Building a SQL Tokenizer and Formatter From Scratch — Supporting 6 Dialects
SQL formatting seems simple until you try to build it. Keyword capitalization? Easy. Proper indentation of subqueries, CASE expressions, and JOINs across PostgreSQL, MySQL, SQL Server, Oracle, SQLite, and BigQuery? That's a compiler problem.
The full implementation is ~800 lines of TypeScript at devprix.dev/tools/sql-formatter.
Architecture: Tokenizer + State Machine
I chose a two-stage approach: tokenize the SQL into a stream of typed tokens, then format by iterating through tokens with a state machine.

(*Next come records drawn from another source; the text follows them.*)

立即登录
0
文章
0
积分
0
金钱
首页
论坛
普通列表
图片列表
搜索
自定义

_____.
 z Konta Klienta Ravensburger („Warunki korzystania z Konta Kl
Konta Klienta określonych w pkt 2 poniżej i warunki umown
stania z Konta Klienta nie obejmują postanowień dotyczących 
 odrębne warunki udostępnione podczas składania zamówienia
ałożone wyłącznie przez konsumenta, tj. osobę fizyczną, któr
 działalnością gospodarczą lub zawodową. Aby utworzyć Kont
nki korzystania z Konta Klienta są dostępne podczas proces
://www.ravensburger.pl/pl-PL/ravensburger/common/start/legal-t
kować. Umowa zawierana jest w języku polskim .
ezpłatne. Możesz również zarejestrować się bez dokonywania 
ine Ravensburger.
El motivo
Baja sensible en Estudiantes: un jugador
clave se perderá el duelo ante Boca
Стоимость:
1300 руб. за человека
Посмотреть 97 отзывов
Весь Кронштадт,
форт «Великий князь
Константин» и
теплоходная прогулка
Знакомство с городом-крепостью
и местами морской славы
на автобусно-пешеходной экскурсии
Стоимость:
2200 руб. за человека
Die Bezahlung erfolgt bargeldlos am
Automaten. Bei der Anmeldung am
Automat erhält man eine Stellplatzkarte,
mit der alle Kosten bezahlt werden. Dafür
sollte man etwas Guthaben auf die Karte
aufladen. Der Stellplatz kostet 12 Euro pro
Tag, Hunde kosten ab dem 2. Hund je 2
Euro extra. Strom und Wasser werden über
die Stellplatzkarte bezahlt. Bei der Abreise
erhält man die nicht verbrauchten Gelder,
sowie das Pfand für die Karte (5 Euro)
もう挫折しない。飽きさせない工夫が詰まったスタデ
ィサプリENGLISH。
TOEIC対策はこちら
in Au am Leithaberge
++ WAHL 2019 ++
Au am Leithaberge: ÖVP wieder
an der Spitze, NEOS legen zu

No AST (Abstract Syntax Tree) needed — SQL formatting doesn't require understanding query semantics, just structure.
Stage 1: The Tokenizer
The tokenizer is a single-pass, character-by-character scanner. It produces an array of typed tokens:
type TokenType =
| "keyword" | "identifier" | "string" | "number"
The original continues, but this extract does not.